As for ioctlv 0x45 and Error 003, you are right, only the Wii System Menu (4.2 and 4.3) actually make use of ioctlv 0x45, meaning it should not affect anything related to game loaders.

 

[IceIceBird]

@damysteryman
One more thing, are you sure korean games are not supported already?
ES ioctlv command 0x45 (see http://wiibrew.org/wiki/dev/es) is already intercepted by the cios in order to return always error -1017 (see ERROR 003: http://wiibrew.org/wiki/Error_003).
However this command is called by the system menu so I believe korean games through usbloader are not involved.
Can you confirm?

Well, yes and no.
On Korean Wiis, yes, as they have the Korean Common Key programmed into their sEEPROM, but non-Korean Wiis (which I would assume makes up the majority of Wiis in existence), cannot play Korean games without either having the Korean Common Key added into the IOS (technically it is possible to reprogram the sEEPROM, but I have no idea how to, modifying the IOS is easier) or by reencrypting the iso with the regular Common Key. So.. short answer for majority of Wiis is no. Trying to load a Korean Wii game without Korean Key support will make the Wii hang.

As for ioctlv 0x45 and Error 003, you are right, only the Wii System Menu (4.2 and 4.3) actually make use of ioctlv 0x45, meaning it should not affect anything related to game loaders.

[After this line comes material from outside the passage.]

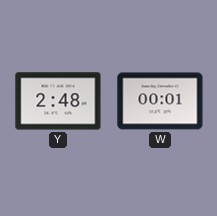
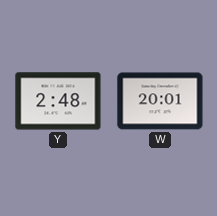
W: 00:01 -> 20:01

Can the dev common key also be implemented in the "same way" ?

 

[doncaruana]

Yep, it is already picked up, maybe it is a NTFS thing, and tracked it down to changes made to the EHCI module, V3 works fine, v4 not..
I build a d2x v6 beta1 cIOS using modmii with the v3 EHCI module. Ripping works for me now.

It definitely can't be a lib problem because v69a7 still needs EHCI v3 or older to write a game to NTFS.

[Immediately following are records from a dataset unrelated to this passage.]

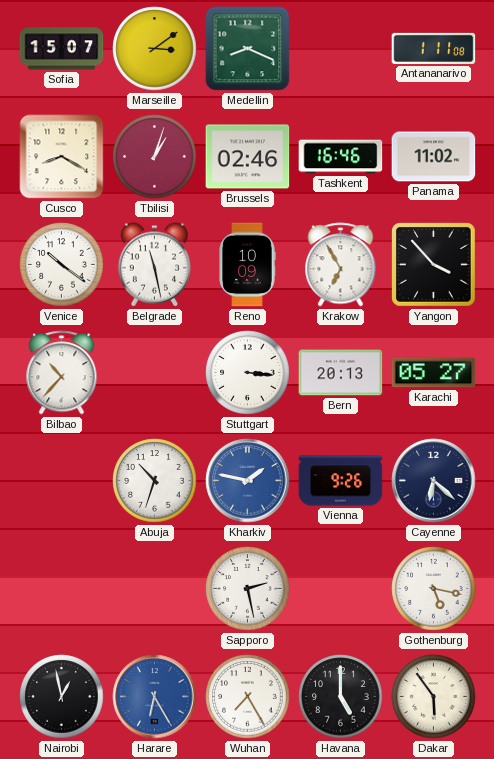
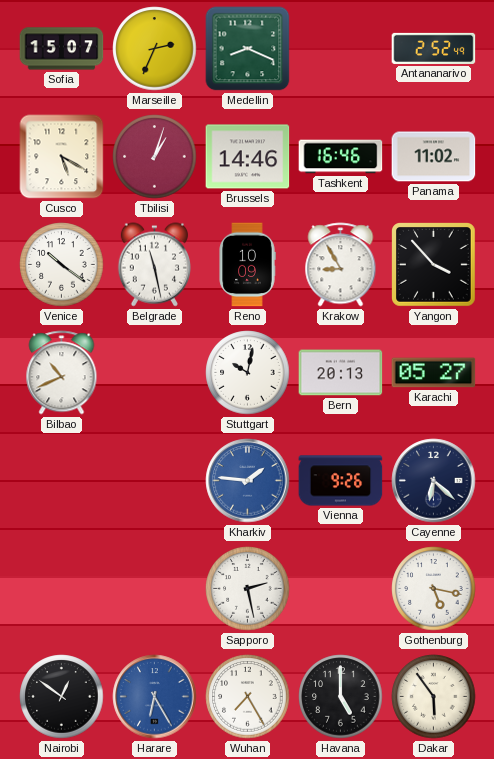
Marseille: 3:09 -> 2:34
Antananarivo: 1:11 -> 2:52
Cusco: 8:20 -> 5:20
Brussels: 02:46 -> 14:46
Krakow: 6:55 -> 8:55
Bilbao: 10:37 -> 10:41
Stuttgart: 3:16 -> 10:02
Abuja: 10:33 -> none
Kharkiv: 1:47 -> 1:46
Nairobi: 12:58 -> 12:51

Seems like this is related to the wiiflow/cover issue as well, possibly? Just wondering...are there any plans to address this? I'd hate to switch my drive from NTFS back to FAT32, but there seem to keep being support problems on NTFS...

 

[damysteryman]

@IceIceBird
Kinda, but not really. I did try that once, but I had to edit the wad (I was trying to install a dev-only channel, the Disc Check wad). Dev stuff not only uses a different key, but also uses different certs too. And in order to even use the 2nd key, byte 0x1f1 in the ticket must = 0x01, and only Korean titles have that.

In the end, to get it to work, I had to decrypt the wad with the dev-key, then switch out the dev certs with the retail ones, then reencrypt it with the common key, then install it normally.

 

[FIX94]

Seems like this is related to the wiiflow/cover issue as well, possibly?

Davebaol also guess there is a connection between these two problems, I'm sure he currently works on it.